The Central Government of India has come under fire as reports revealed that the personal data of citizens uploaded on the CoWIN portal to receive the COVID-19 vaccine could be freely accessed by anyone using a Telegram bot.
The leak, independently verified by Malayala Manorama newspaper, has raised concerns about the data breach of millions of people registered on the portal.
Overview
As per the report, giving a person’s mobile number on a Telegram channel enabled access to a person’s name, gender, date of birth, vaccination centre, and identification documents, including Aadhaar cards, PAN cards, and passports, among others.
Covid Vaccine Intelligence Network (CoWIN) is the Indian government’s web portal that allows COVID Vaccine registration in the country. According to the report, the Telegram bot also allowed accessing the information by entering the Aadhaar number instead of the phone number.
The report suggests that since several families are registered under a single phone number on the portal, the bot allowed accessing information of all family members using the same number.
It is unclear how the Telegram channel allowed accessing the information without needing an OTP, which is a primary requirement on the CoWIN portal to access this information.
The report said that upon entering Union Health Ministry Secretary Rajesh Bhushan’s number on the portal, the last four digits of his AADHAAR showed up along with personal details of his wife Ritu Khanduri Bhushan, who is an MLA from Uttarakhand’s Kotdwar.
A tweet by TMC leader and RTI activist Saket Gokhale relating to the data breach showed screenshots of the personal details of many prominent dignitaries revealed by the leak. The bot was blocked soon after reports of the leak emerged.
The Indian Government's Ministry of Electronics and Information Technology official has said that the alleged Covid data leak from CoWIN platform that was reported earlier in the day is an ‘old data’ https://t.co/CALTjD1O7o
— Mint (@livemint) June 12, 2023
Government Response, Data Protection Bill
An official response to the alleged data leak is still underway. Meanwhile, India Today reported that government sources claimed that CoWIN does not collect any personal data of individuals like date of birth and address.
Furthermore, concerning the data breach, ANI tweeted that sources in the Ministry of Electronics and Information Technology said, “It is old data, we are still verifying it; we have sought a report regarding the same.”

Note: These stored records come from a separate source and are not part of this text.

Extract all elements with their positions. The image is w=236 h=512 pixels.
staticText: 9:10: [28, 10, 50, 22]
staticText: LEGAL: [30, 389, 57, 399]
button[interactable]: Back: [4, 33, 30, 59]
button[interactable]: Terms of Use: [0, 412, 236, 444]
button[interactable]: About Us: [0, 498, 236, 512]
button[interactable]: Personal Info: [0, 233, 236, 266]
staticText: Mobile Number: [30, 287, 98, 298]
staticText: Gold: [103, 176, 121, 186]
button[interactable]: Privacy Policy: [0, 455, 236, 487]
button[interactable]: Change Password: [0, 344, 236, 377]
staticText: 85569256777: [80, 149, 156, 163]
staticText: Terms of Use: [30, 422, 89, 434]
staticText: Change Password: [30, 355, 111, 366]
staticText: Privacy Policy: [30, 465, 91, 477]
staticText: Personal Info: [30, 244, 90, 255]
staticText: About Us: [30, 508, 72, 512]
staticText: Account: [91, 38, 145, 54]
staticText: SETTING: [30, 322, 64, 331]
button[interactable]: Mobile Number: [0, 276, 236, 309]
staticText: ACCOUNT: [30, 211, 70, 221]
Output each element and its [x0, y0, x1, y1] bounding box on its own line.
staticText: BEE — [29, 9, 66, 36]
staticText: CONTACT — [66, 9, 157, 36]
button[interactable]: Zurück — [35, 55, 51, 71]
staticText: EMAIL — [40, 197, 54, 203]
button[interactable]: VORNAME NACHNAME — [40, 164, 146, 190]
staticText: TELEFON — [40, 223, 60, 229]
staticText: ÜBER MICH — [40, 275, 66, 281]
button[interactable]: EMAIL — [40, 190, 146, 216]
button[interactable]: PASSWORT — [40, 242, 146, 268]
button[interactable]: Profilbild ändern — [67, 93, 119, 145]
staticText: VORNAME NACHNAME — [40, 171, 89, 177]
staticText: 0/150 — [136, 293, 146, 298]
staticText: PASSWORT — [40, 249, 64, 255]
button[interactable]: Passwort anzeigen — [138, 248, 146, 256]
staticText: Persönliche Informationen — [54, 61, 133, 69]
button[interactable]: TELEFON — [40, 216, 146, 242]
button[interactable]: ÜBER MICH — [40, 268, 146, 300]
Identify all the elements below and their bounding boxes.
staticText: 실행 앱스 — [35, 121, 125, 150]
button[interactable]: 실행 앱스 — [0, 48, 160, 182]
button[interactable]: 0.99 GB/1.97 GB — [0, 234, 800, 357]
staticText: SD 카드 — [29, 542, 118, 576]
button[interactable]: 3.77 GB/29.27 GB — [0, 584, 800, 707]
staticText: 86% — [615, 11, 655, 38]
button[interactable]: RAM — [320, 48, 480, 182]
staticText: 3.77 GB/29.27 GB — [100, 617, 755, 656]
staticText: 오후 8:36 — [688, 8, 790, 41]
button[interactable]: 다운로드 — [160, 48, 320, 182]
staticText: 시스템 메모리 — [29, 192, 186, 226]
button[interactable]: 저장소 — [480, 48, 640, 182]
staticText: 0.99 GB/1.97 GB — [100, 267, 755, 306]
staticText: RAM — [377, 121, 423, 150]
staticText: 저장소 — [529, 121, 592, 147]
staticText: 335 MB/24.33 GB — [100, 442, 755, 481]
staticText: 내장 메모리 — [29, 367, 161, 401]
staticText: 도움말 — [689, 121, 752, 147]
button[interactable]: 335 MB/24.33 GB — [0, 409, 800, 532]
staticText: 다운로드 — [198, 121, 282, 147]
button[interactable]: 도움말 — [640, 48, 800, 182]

The government had dismissed similar reports that emerged in June 2021, when a hacker group called ‘Dark Leak Market’ claimed it had access to the vaccination database of 150 million Indians.
The rapid digitisation in India has raised concerns about frequent data breaches, especially as the Parliament has yet to pass a Data Protection Bill. The New Digital Personal Data Protection Bill, expected to be introduced in the upcoming Monsoon Session of Parliament, is expected to help tackle the problem of such data abuses in the future.